- Task prompt
How many lines in the records below contain "Haier"? Reply with the number alone.

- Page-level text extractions
BEGIN

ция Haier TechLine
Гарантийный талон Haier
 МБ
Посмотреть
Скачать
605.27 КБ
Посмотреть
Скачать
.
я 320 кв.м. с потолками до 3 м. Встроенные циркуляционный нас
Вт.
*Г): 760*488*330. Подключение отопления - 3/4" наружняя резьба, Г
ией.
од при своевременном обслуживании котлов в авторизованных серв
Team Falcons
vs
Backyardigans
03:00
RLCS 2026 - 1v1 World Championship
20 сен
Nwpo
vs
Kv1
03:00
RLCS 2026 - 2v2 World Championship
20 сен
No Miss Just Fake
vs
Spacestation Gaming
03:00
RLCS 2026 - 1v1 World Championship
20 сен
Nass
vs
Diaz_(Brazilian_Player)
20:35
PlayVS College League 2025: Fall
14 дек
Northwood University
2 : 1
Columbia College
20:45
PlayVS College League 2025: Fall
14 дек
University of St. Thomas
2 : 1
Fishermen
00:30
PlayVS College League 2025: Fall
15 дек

END

- Output of the exercise
2